Like the Kennedy assassination, the death of Elvis, and the murder of John Lennon, a generation of people will remember exactly where they were when Michael Jackson died.
For the record, I was hanging out with a few friends, eating pizza, when one of my friends got a text message. After an incredulous "no way!" we turned on the TV to see the first reports.

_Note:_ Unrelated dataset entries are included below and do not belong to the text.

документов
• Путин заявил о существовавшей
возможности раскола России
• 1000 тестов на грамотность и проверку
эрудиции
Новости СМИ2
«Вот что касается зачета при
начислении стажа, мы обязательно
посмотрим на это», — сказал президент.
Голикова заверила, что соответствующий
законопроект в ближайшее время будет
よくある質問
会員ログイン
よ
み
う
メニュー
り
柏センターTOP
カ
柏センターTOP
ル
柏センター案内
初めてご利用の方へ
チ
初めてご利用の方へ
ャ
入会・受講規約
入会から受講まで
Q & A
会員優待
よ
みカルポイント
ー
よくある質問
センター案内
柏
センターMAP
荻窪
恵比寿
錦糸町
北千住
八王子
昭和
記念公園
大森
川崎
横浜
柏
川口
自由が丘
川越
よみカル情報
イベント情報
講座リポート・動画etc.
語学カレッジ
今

Jackson wasn't exactly a performer who turned my head. Talented, sure. Knew how to deliver a song, definitely. Mixed dance steps with catchy vocals and hook-laden songs, without a doubt. But maybe it's because I'm of a slightly older generation (though Jackson was only a year younger than me), and because my tastes in music lean toward tight, edgy arrangements played on real instruments (leaving most electronic stuff for the amateurs) with occasional, no-nonsense vocals. My music collection has a lot of jazz, a healthy dose of blues, bluegrass, some country, rock, gospel, and classical. There's not a single Jackson side in there anywhere, and the 80s is a decade largely overlooked in my collection.
Years ago I did have one Michael Jackson album, "Off The Wall." It wasn't mine; it belonged to an ex-wife so you could say I married it. Or something. But I did like that album. Michael at the time was in his early 20s, his Jackson Five days were behind him, and he hadn't started getting into those freaky things folks call his persona yet. He was just a young black man with a respectable 'fro, and he was good. Even though his later accomplishments outsold "Off The Wall," I'll look you in the eye and say that album was Jackson at his best.

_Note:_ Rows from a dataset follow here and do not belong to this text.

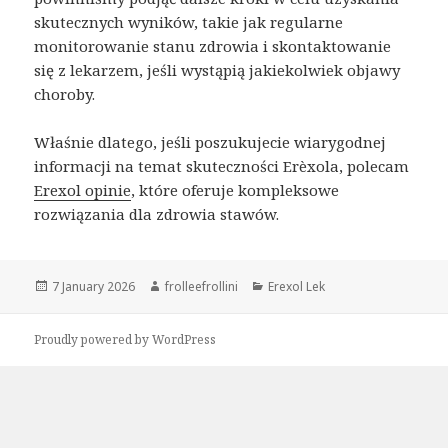
skutecznych wyników, takie jak regularne
monitorowanie stanu zdrowia i skontaktowanie
się z lekarzem, jeśli wystąpią jakiekolwiek objawy
choroby.
Właśnie dlatego, jeśli poszukujecie wiarygodnej
informacji na temat skuteczności Erèxola, polecam
Erexol opinie
, które oferuje kompleksowe
rozwiązania dla zdrowia stawów.
Posted
7 January 2026
Author
frolleefrollini
Categories
Erexol Lek
on
Proudly powered by WordPress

Somewhere along the line the wheels came off, and the public ate it up. He developed the look, which spurred a lot of comaprisons to the then-woeful Atlanta Braves -- both wore one glove and no one was sure why.
As a musician, I can appreciate the visual aspects of performing. My old mandolin player used to use two benchmarks to judge a musician -- his ability and whether he "looks like a character." I do have my own look and mannerisms when I play -- I'm usually pretty animated, running off all this nervous energy, and I dress a certain way when I'm on, so the mandolin player decided I looked like a character. Michael Jackson definitely looked like a character, that is until he started looking like a nightmare.

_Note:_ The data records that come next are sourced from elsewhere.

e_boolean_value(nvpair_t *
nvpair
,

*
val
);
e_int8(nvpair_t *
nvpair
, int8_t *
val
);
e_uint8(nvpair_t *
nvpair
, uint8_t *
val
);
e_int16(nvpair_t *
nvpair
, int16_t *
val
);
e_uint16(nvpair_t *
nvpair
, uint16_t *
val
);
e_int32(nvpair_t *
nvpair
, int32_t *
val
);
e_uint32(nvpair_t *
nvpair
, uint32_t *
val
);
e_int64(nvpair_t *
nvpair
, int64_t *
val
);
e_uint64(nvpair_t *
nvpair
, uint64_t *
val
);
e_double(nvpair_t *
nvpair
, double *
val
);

I don't consider Jackson a musical superstar. His music, as I mentioned, didn't exactly grab me by the ears. But you can call him a multimedia superstar and I won't dispute that. The music, the dance (good enough to get Fred Astaire's respect), later the filmmaking -- his Thriller was an OK song, but the video was what made it something special. The video also ushered in a new art form as the music went visual.
In the mid-90s and later, Jackson spent less time singing and dancing, and more time just being strange. He became a favorite of the trash tabloids. In the past decade the young black man was transformed to a white dude with witchy hair, decomposed nose, and child molestation charges hanging over his head. And his personal life became a well-documented train wreck. So well-documented that I'm not going to waste space belaboring all of it. That's what tabloids and trash blogs are for.
Michael Jackson was 50 years old, with quite a body of work behind him. Even though he was old enough for AARP membership, you can almost put him in the same camp with John Lennon, Jimi Hendrix, Charlie Parker, Hank Williams, or jazz trumpeter Clifford Brown. His career had an open end. There are still questions of what he might have accomplished had he been able to concentrate on his work instead of on being a weirdo. There's still a disquieting feeling that what you heard up until 1990 or so merely hinted at the gift he had in him.